Manuel Randi, il “nomade” torna a casa - Il versatile chitarrista bolzanino in concerto l’11 gennaio all’Hotel Laurin
Non si fa a tempo a entrare dal fondo del teatro bolzanino dove sta provando, al basso per l’occasione, il concerto di presentazione del nuovo cd del suo amico Marco Delladio, che lui si sbraccia a salutare dal palco.
Manuel Randi, uno dei più versatili chitarristi altoatesini in circolazione, nonostante la conquista di una buona notorietà oltre Brennero suonando nell’Herbert Pixner Project, non perde certo il contatto con il territorio che l’ha visto crescere, la famiglia, gli amici e il divertimento che deve sempre animare chi vive di musica. La sera dell’11 gennaio, alle 20.30, è atteso al Laurin di Bolzano per suonare le musiche gitane di Django Reinhardt, oltre a cose proprie tratte dai suoi ultimi lavori New Old Songs e Toscana, insieme a Francesco Zanardo (chitarra), Fiorenzo Zeni (sax) e Marco Stagni (basso).
L’approccio alla musica che hai avuto tu da giovane sarebbe ancora vincente oggi nell’era della tecnologia?
Non c’era nulla di tecnologico, al di là dei dischi e delle audiocassette. Per imparare l’assolo di Smoke on the water lo dovevo ascoltare mille volte, un processo lunghissimo che con l’attuale disponibilità di tablature puoi omettere del tutto ma che a me ha allenato l’orecchio, cosa che in seguito mi ha fruttato un sacco di facilità e tanti complimenti. All’inizio sono stato clarinettista, ho ascoltato musica classica ma anche il metal degli Iron Maiden. A un giovane direi che la tecnologia è pratica, ma la maniera in cui ci si nutre dovrebbe essere a contatto con la natura o con un musicista che suona davanti a te, come confermano i risultati ottenuti da certi bimbi col flamenco. L’altro consiglio è di suonare andando dietro alla radio, qualsiasi tipo di musica stia passando.

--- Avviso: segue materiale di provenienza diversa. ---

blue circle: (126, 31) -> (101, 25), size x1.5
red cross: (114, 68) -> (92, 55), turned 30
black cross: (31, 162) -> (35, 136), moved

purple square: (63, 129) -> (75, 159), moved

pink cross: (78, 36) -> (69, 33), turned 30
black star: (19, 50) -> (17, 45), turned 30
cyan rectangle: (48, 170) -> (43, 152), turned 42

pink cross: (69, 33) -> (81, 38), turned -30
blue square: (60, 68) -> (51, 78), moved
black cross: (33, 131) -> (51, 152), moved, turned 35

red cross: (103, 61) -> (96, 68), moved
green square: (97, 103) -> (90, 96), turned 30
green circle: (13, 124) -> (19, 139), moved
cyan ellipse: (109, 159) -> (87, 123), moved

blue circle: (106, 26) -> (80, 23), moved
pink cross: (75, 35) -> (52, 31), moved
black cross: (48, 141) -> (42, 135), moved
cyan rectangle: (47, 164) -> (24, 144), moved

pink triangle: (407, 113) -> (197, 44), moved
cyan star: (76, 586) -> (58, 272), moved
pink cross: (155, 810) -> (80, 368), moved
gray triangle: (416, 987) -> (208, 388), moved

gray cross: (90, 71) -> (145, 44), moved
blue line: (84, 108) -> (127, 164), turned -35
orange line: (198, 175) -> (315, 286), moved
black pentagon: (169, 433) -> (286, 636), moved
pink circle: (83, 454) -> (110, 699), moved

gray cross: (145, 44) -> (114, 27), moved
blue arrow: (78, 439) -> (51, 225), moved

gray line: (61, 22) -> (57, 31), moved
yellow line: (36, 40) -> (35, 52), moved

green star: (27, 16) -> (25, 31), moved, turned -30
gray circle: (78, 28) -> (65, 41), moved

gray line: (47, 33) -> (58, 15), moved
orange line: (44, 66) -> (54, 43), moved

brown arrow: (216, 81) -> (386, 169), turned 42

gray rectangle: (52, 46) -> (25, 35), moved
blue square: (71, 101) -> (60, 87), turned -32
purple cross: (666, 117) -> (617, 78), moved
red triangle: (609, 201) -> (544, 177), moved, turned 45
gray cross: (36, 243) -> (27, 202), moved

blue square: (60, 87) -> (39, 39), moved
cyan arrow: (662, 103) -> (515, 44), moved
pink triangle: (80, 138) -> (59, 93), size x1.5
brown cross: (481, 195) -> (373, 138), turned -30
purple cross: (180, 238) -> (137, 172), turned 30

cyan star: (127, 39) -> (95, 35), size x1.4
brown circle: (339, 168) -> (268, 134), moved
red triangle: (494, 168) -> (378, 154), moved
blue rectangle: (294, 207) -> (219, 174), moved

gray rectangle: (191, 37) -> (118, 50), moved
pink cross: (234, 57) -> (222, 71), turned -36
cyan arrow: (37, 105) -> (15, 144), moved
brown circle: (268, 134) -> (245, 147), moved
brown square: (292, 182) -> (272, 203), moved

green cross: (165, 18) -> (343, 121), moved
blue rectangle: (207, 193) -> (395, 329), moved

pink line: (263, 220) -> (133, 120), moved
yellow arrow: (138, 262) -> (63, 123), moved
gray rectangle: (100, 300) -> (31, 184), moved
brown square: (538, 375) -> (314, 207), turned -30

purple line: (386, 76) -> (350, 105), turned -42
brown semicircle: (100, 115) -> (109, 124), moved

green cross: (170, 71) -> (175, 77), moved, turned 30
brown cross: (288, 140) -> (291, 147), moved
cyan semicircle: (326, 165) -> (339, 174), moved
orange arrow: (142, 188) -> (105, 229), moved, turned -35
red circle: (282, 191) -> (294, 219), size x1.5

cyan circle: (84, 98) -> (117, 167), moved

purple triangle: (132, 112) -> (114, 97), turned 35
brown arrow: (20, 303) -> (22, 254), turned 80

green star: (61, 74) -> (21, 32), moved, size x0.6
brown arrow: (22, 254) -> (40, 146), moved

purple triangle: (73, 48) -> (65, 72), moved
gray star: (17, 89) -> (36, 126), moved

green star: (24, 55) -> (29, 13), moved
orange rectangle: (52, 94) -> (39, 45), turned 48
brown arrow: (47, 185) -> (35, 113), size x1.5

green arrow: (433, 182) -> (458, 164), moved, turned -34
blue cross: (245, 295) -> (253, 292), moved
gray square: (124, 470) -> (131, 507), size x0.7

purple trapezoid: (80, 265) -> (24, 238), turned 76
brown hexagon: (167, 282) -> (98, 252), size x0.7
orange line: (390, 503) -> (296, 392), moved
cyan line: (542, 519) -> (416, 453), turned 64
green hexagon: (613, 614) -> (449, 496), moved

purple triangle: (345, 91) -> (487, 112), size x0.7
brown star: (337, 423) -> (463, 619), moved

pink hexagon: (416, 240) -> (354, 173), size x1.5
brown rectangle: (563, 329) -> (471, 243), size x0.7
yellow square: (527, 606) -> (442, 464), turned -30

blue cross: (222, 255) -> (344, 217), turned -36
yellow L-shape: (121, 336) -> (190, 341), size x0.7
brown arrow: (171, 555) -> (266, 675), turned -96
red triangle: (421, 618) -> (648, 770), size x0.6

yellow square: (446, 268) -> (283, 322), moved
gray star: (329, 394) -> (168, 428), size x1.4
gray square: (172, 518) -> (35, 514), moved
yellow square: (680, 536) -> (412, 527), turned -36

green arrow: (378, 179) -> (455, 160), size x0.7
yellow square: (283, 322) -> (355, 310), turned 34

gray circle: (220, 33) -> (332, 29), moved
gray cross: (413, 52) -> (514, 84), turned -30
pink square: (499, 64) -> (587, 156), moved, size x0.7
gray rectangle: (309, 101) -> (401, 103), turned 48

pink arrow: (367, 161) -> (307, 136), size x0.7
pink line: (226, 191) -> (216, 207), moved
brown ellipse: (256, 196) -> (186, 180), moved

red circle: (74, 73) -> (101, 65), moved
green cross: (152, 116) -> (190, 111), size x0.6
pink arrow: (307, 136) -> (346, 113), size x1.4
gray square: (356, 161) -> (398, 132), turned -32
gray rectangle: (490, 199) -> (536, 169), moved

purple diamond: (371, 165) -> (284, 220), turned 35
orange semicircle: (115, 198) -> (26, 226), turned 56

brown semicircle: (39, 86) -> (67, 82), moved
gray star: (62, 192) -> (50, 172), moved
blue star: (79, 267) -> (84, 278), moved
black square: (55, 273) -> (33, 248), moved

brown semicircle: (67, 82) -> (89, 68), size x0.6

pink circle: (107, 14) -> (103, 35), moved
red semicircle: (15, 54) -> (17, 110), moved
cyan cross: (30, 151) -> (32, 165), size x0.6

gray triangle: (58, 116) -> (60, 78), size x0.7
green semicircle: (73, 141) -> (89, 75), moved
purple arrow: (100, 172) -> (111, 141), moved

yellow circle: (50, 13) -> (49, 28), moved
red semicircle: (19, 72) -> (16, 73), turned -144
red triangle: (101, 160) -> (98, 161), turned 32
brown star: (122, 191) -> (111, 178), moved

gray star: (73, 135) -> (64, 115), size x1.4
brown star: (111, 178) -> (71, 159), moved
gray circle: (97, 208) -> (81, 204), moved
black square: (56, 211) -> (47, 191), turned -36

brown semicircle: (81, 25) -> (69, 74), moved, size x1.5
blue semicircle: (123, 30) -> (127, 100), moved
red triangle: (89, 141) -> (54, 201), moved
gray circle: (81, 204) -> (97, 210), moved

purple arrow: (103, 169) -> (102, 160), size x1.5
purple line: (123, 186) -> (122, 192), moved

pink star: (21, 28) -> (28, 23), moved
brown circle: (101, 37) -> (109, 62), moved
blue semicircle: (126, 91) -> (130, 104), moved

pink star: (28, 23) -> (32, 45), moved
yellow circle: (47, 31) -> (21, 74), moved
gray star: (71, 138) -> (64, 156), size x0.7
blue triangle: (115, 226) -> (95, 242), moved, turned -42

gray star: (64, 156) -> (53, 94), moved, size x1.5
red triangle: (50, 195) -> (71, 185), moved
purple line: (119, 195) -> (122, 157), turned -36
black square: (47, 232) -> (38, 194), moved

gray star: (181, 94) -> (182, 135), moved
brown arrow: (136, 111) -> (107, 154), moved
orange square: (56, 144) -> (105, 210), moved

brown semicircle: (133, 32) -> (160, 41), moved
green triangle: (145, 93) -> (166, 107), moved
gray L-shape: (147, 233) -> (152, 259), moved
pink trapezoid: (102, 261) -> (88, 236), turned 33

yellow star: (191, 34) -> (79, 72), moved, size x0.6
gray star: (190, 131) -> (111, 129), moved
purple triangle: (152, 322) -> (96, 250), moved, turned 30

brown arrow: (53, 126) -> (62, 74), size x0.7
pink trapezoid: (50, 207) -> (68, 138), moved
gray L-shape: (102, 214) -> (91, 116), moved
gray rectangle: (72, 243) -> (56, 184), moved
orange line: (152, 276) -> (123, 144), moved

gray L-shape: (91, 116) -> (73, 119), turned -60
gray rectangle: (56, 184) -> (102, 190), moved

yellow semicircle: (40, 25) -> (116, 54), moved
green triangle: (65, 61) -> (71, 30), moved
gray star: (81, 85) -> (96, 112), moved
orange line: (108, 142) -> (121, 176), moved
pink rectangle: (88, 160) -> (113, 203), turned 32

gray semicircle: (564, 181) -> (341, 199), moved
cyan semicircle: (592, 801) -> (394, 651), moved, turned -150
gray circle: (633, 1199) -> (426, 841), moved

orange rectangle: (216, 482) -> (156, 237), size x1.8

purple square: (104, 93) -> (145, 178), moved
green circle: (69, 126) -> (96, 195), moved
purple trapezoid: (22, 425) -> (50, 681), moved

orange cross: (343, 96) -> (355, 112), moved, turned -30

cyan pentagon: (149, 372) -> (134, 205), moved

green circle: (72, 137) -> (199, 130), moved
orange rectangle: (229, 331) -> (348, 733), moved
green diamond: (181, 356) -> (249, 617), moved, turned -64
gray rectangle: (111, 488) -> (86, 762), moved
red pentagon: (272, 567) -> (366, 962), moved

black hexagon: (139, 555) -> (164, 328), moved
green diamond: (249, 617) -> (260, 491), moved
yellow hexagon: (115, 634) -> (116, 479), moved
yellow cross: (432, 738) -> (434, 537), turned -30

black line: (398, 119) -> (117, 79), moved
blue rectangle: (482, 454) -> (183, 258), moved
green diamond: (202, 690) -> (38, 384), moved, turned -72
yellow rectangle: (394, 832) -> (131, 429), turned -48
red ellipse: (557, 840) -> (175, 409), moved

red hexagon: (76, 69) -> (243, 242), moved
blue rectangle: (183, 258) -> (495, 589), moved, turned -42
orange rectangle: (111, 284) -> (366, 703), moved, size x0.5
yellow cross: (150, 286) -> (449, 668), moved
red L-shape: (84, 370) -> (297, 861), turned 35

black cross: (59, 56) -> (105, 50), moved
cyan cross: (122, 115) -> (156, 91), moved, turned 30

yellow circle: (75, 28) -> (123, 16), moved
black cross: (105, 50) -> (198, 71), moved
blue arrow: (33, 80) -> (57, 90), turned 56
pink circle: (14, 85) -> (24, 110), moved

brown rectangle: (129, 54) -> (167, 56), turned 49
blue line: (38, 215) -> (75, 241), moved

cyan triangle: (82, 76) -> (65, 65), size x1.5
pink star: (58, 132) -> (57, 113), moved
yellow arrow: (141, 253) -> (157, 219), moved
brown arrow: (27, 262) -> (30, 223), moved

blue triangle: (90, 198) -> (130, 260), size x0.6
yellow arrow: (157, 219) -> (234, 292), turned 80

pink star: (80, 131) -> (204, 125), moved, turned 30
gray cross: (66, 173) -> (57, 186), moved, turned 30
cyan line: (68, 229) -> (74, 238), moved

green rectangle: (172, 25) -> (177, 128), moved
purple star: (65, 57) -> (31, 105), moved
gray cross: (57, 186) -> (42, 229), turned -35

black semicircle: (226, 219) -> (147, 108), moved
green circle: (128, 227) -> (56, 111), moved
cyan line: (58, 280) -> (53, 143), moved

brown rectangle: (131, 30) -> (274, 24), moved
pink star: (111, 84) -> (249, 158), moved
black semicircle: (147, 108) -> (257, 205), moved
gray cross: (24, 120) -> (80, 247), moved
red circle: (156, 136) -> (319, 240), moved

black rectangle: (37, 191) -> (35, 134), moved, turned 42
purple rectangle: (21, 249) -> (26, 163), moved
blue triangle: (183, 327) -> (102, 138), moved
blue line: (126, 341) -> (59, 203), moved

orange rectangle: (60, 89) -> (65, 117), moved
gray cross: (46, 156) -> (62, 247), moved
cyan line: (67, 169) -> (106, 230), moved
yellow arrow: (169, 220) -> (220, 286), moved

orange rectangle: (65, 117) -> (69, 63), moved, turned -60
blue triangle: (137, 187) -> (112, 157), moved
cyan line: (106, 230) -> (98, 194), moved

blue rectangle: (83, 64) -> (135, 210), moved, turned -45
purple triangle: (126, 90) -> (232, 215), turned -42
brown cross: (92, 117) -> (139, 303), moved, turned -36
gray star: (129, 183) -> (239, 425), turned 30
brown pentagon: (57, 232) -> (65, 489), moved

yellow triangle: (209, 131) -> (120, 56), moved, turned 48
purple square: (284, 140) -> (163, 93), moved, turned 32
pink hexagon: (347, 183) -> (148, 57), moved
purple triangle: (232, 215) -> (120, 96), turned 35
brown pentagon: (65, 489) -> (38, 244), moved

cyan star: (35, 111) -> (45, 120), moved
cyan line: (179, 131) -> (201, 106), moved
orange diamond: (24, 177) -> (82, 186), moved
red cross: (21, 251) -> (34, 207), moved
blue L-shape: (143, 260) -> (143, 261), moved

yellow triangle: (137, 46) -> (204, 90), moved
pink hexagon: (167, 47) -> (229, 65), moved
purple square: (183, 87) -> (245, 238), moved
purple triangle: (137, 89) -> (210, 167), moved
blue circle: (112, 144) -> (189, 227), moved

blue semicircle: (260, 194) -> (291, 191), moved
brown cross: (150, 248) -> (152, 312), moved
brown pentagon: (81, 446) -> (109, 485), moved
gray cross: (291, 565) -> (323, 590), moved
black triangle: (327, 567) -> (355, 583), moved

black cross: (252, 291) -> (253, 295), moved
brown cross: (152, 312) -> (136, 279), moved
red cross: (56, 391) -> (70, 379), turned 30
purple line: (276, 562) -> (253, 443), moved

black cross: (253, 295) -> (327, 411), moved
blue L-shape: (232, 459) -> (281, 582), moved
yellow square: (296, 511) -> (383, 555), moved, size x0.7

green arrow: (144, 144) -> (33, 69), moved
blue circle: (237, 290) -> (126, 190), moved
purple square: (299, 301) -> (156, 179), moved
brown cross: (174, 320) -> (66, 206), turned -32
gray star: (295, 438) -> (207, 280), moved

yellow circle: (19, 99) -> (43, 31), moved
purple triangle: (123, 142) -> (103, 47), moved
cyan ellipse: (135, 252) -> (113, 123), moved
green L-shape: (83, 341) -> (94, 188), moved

Ti identifichi molto in Paco de Lucia ma resti musicalmente nomade: pensi che la cosa ti penalizzi?
De Lucia per me non è né Entre dos aguas, né Friday Night in San Francisco, Paco è collegato al flamenco, genere che ascoltava mio padre e con cui sono certo cresciuto, sentendo dagli Intillimani a Paco Peňa. Il flamenco ha una ricchezza incredibile che mi riporta al mondo arabo, al suono dell’oud, un discorso complesso. Sento come un bambino tantissime cose, ultimamente Megadeth, musica classica, bebop anni ’40, Parker e Gillespie pur non ritenendomi un jazzista: non c’è un concetto in quello che faccio. La profondità la incontro a casa mia da solo e non credo che i generi musicali siano mai esistiti. Toscana per esempio è il mio primo disco di canzoni, dove tutti i pezzi stanno in piedi con pochi assoli di chitarra.
Questa “musica alpina” che fate con il gruppo di Herbert Pixner non potrebbe invece essere più aperta ad altre regioni che insistono sull’Arco come Francia, Svizzera, Italia, Slovenia?
Suoniamo solo pezzi suoi: Herbert arriva con le idee e dirige la musica ma non ti dice più di tanto. Si lavora con pochi accordi per via che lui compone con l’organetto diatonico. L’influenza alpina c’è ma non è che ci pensiamo come prima cosa. Di italiano non ascolto nulla, quando sei in Germania ti accorgi di quanto quaggiù siamo rimasti indietro, persi dietro a una musica non buona e a coltivare il mito che la musica non si paga.
Suoni molto, vivi di musica: ti piacerebbe entrare nel giro dei musicisti milionari?
No perché ho trovato un buon compromesso che mi permette di crescere quattro figli, con mia moglie che mi supporta molto. Nei weekend si suona e poi ci sono i giorni per stare a casa. Il futuro di musicista dipende da come sei sul palco: devi sempre dare il massimo e non pensare all’incertezza tipica di questo lavoro.
[Daniele Barina]
Manuel Randi, 42 anni: “Il futuro di musicista dipende da come sei sul palco: devi sempre dare il massimo e non pensare all’incertezza tipica di questo lavoro”.